PROBLEM DESCRIPTION
Output all of the lines below exactly, and leave out each image.

Dataset entries:
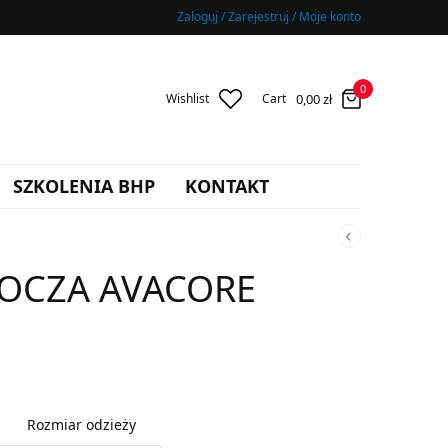
Zaloguj / Zarejestruj / Moje konto
0
0,00
zł
Wishlist
Cart
SZKOLENIA BHP
KONTAKT
OCZA AVACORE
Rozmiar odzieży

TASK OUTPUT
Zaloguj / Zarejestruj / Moje konto
0
0,00
zł
Wishlist
Cart
SZKOLENIA BHP
KONTAKT
OCZA AVACORE
Rozmiar odzieży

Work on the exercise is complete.